| Work instructions |
Exclude the pictures, then restate every entry below exactly.

+--

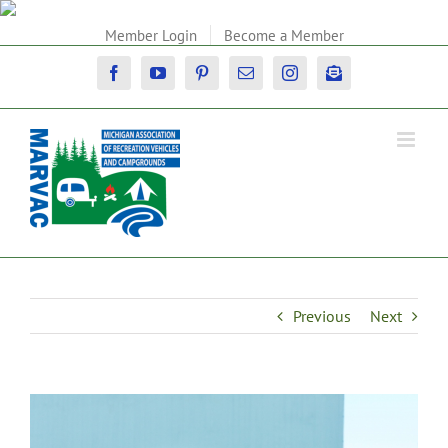
Skip
to
Member Login
Become a Member
content
Facebook
YouTube
Pinterest
Email
Instagram
Newsletter
Previous
Next
View
Larger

+--

| Response area |
Skip
to
Member Login
Become a Member
content
Facebook
YouTube
Pinterest
Email
Instagram
Newsletter
Previous
Next
View
Larger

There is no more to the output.